O GT Infraestrutura elaborou no encontro a "Carta de Alter", com propostas de infraestrutura para a Amazônia e não apenas na Amazônia. "O GT Infraestrutura tem clareza que a floresta é a principal infraestrutura da Amazônia", diz o texto.
O documento elenca 16 propostas. A primeira é retomar as ações de comando e controle para acabar "com essa cultura onde o ilegal é legal". O segundo ponto é garantir a aplicação de políticas de proteção aos defensores da floresta.

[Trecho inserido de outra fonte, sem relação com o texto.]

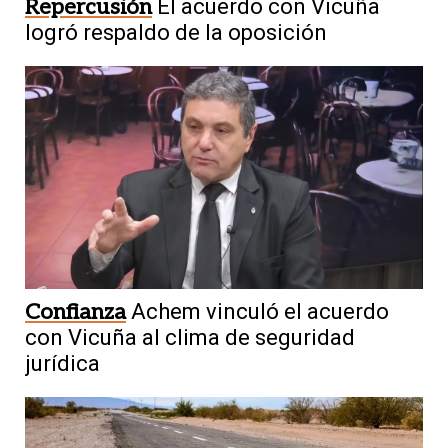
Repercusión
El acuerdo con Vicuña
logró respaldo de la oposición
Confianza
Achem vinculó el acuerdo
con Vicuña al clima de seguridad
jurídica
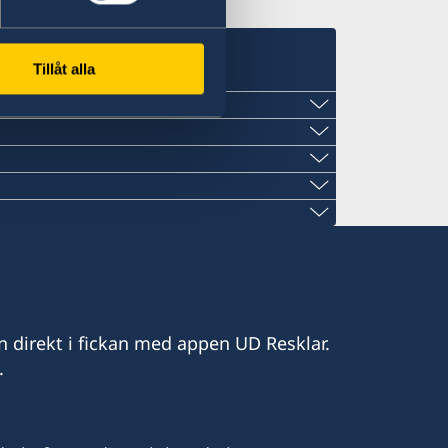
Tillåt alla
org
arsoner.at
m
uture
n direkt i fickan med appen UD Resklar.
t
.
c.at
k
ter
orsdag 10:00-12:00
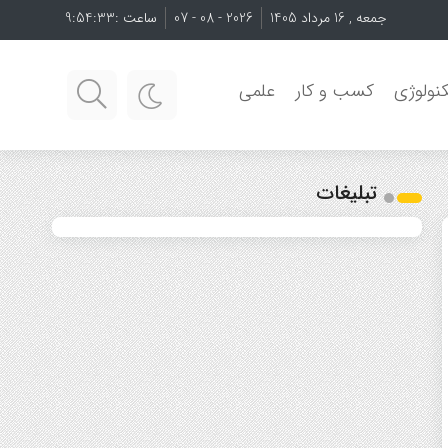
جمعه , 16 مرداد 1405
2026 - 08 - 07
ساعت :
9:54:34
نولوژی
کسب و کار
علمی
تبلیغات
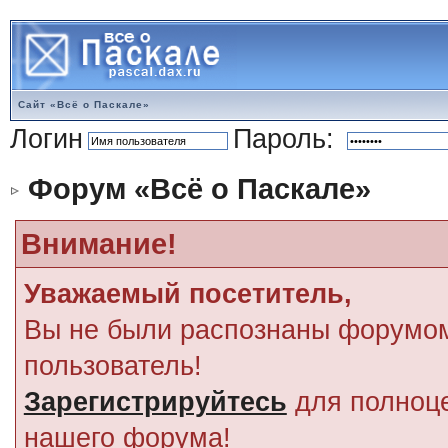
Сайт «Всё о Паскале»
Логин
Пароль:
Форум «Всё о Паскале»
Внимание!
Уважаемый посетитель,
Вы не были распознаны форумом
пользователь!
Зарегистрируйтесь
для полноце
нашего форума!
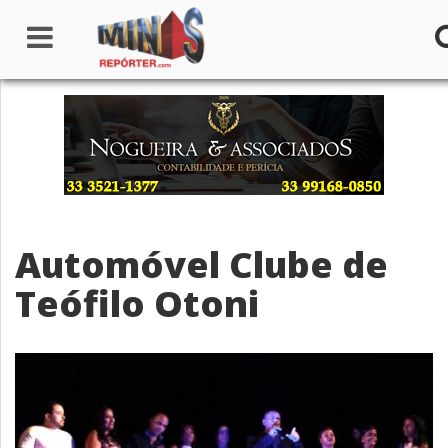
Home
Institucional
Notícias
Automóvel Clube de
Seções
Teófilo Otoni
Canais
Colunistas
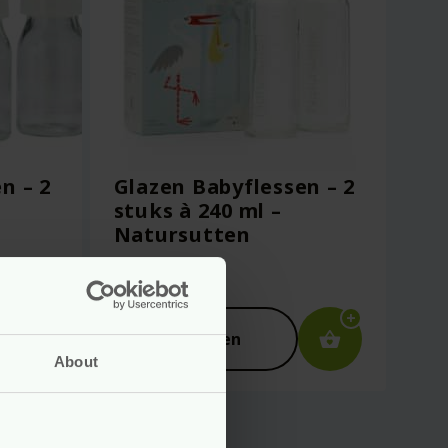
n – 2
Glazen Babyflessen – 2
stuks à 240 ml –
Natursutten
Voor
29.95
Bekijken
About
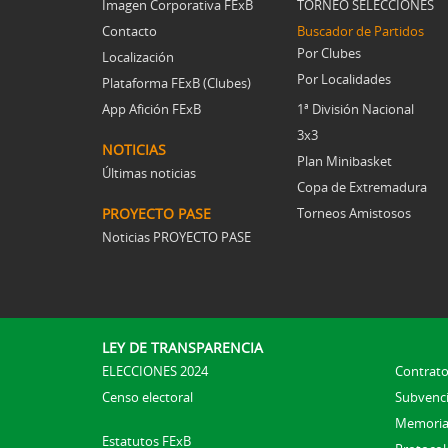
Imagen Corporativa FExB
TORNEO SELECCIONES
Contacto
Buscador de Partidos
Por Clubes
Localización
Por Localidades
Plataforma FExB (Clubes)
App Afición FExB
1ª División Nacional
3x3
NOTICIAS
Plan Minibasket
Últimas noticias
Copa de Extremadura
PROYECTO PASE
Torneos Amistosos
Noticias PROYECTO PASE
LEY DE TRANSPARENCIA
ELECCIONES 2024
Contrato
Censo electoral
Subvenc
Memoria
Estatutos FExB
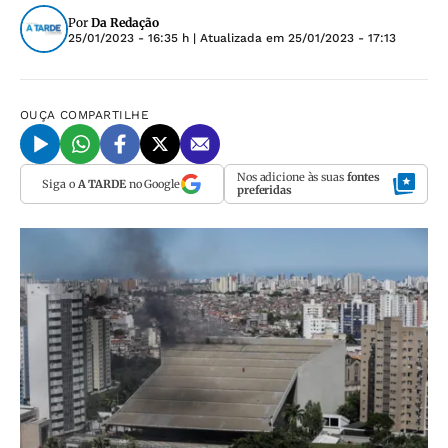
Por
Da Redação
25/01/2023 - 16:35 h
| Atualizada em
25/01/2023 - 17:13
OUÇA
COMPARTILHE
Nos adicione às suas
fontes
Siga o
A TARDE
no Google
preferidas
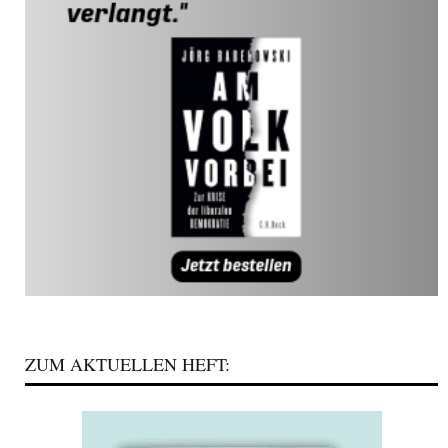
ZUM AKTUELLEN HEFT:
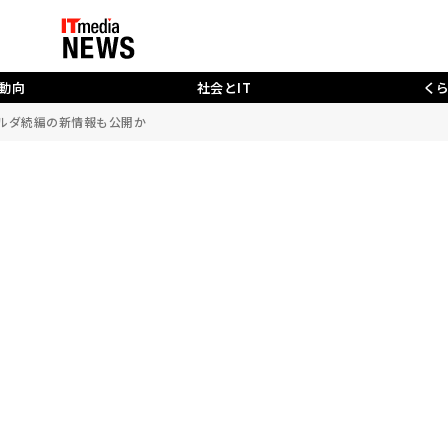
動向
社会とIT
く
ゼルダ続編の新情報も公開か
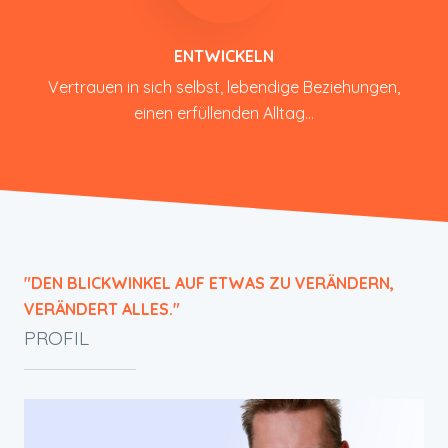
ENTWICKELN
Vertrauen in sich selbst, lebendige Beziehungen,
einen erfüllenden Alltag...
"DEN BLICKWINKEL AUF ETWAS ZU VERÄNDERN,
VERÄNDERT ALLES."
PROFIL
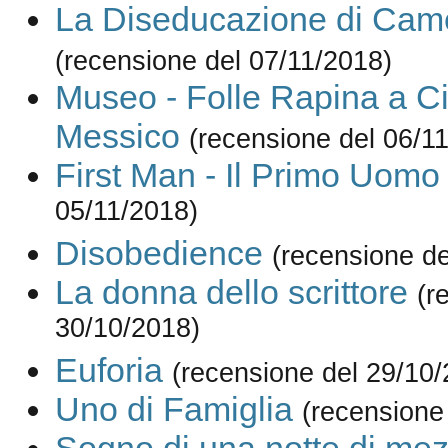
La Diseducazione di Cam
(recensione del 07/11/2018)
Museo - Folle Rapina a Ci
Messico
(recensione del 06/1
First Man - Il Primo Uomo
05/11/2018)
Disobedience
(recensione de
La donna dello scrittore
(r
30/10/2018)
Euforia
(recensione del 29/10/
Uno di Famiglia
(recensione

Outro é discutir um novo modelo de logística para a Amazônia, repensando prioridades e incluindo a avaliação de alternativas. Uma proposta é a de revisar os projetos de infraestrutura de logística de transportes de carga previstos no Programa de Parceria de Investimentos, além de fortalecer políticas públicas de planejamento e licenciamento ambiental para obras de infraestrutura.
Adotar políticas de incentivo para o aumento da mini e microgeração distribuída na região amazônica "enquanto não houver a revisão do Plano Nacional de Energia à luz dos compromissos climáticos do país", diz o texto.
Uma outra ideia é a de estruturar um plano integrado de combate ao garimpo em terras indígenas. Outra é responsabilizar instituições financeiras e empresas "para que tenham a obrigação de assumir compromissos e mecanismos robustos a respeito dos direitos humanos, da proteção ambiental e da construção de uma economia sustentável".
Uma das sugestões é a de usar o BNDES para apoiar pequenos produtores na economia da sociobiodiversidade. "É preciso voltar a ter gestão ambiental da Amazônia no próximo governo, com a retomada de políticas de comando e controle e a garantia de direitos como base fundamental para se avançar na forma diferenciada de se tratar o desenvolvimento da região", diz Adriana.